The answer must consist of every line from the data that holds the string "силой".

[Page-level text extractions]
-- -- --
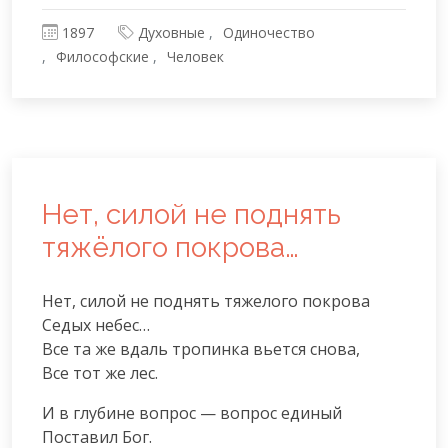
1897
Духовные
Одиночество
Философские
Человек
Нет, силой не поднять
тяжёлого покрова…
Нет, силой не поднять тяжелого покрова

Седых небес…

Все та же вдаль тропинка вьется снова,

Все тот же лес.
И в глубине вопрос — вопрос единый

Поставил Бог.
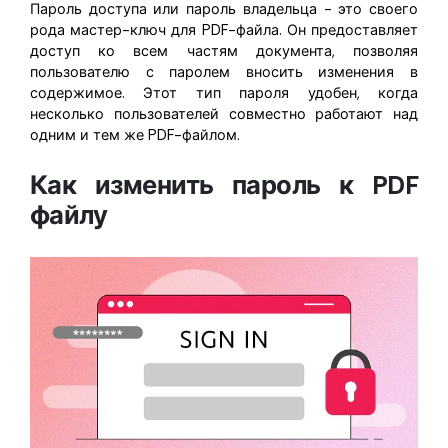
Пароль доступа или пароль владельца - это своего
рода мастер-ключ для PDF-файла. Он предоставляет
доступ ко всем частям документа, позволяя
пользователю с паролем вносить изменения в
содержимое. Этот тип пароля удобен, когда
несколько пользователей совместно работают над
одним и тем же PDF-файлом.
Как изменить пароль к PDF
файлу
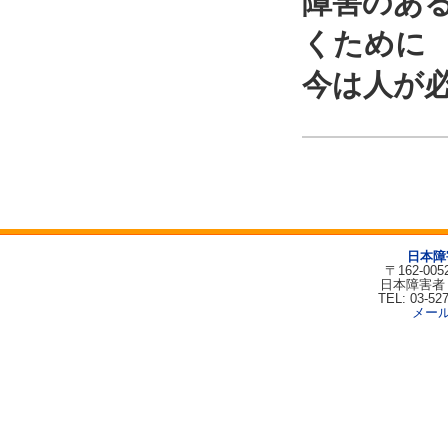
障害のあ
くために
今は人が
日本障
〒162-00
日本障害者
TEL: 03-52
メー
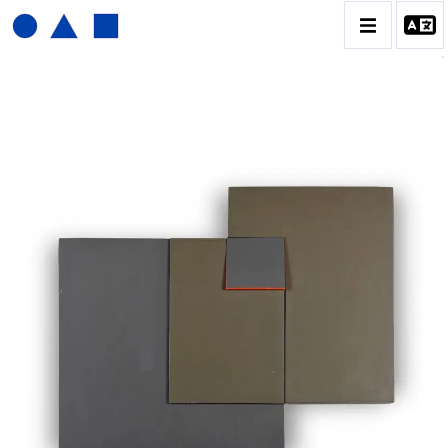
JOËL FROMENT
BIOGRAPHIE
CATALOGUE DES OEUVRES
CONTACT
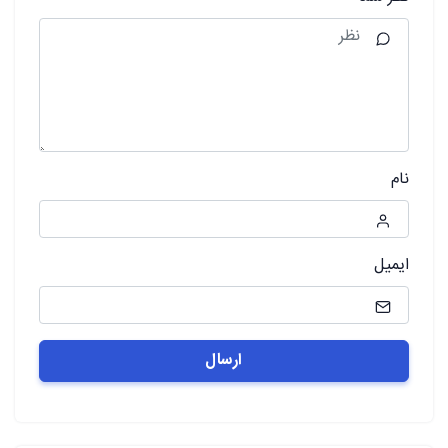
نام
ایمیل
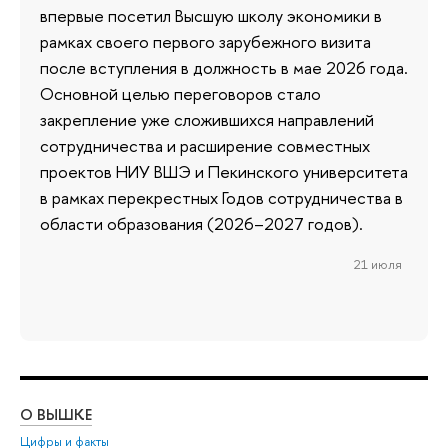
впервые посетил Высшую школу экономики в
рамках своего первого зарубежного визита
после вступления в должность в мае 2026 года.
Основной целью переговоров стало
закрепление уже сложившихся направлений
сотрудничества и расширение совместных
проектов НИУ ВШЭ и Пекинского университета
в рамках перекрестных Годов сотрудничества в
области образования (2026–2027 годов).
21 июля
О ВЫШКЕ
ОБ
Цифры и факты
Ли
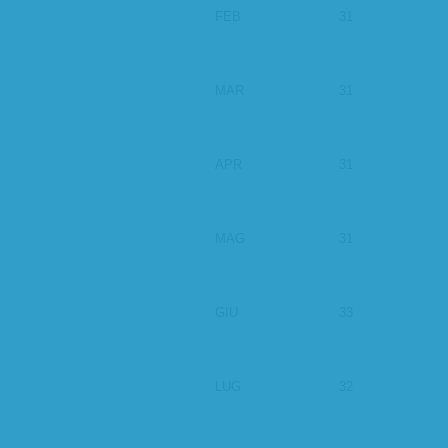
FEB
31
MAR
31
APR
31
MAG
31
GIU
33
LUG
32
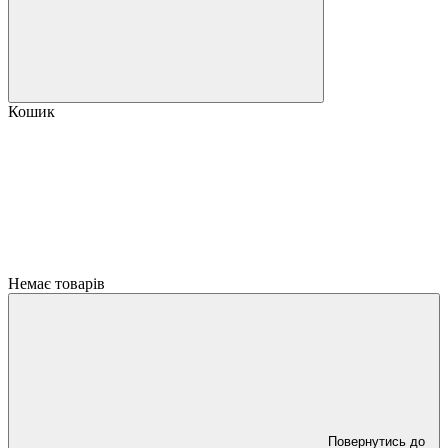
Кошик
Немає товарів
Повернутись до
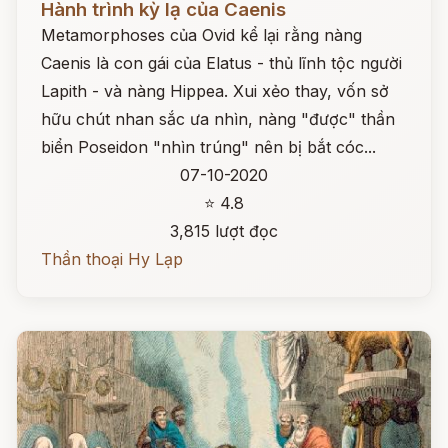
Hành trình kỳ lạ của Caenis
Metamorphoses của Ovid kể lại rằng nàng
Caenis là con gái của Elatus - thủ lĩnh tộc người
Lapith - và nàng Hippea. Xui xẻo thay, vốn sở
hữu chút nhan sắc ưa nhìn, nàng "được" thần
biển Poseidon "nhìn trúng" nên bị bắt cóc...
07-10-2020
⭐ 4.8
3,815 lượt đọc
Thần thoại Hy Lạp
-- -- --
• **TASK RESULT**
Нет, силой не поднять
Нет, силой не поднять тяжелого покрова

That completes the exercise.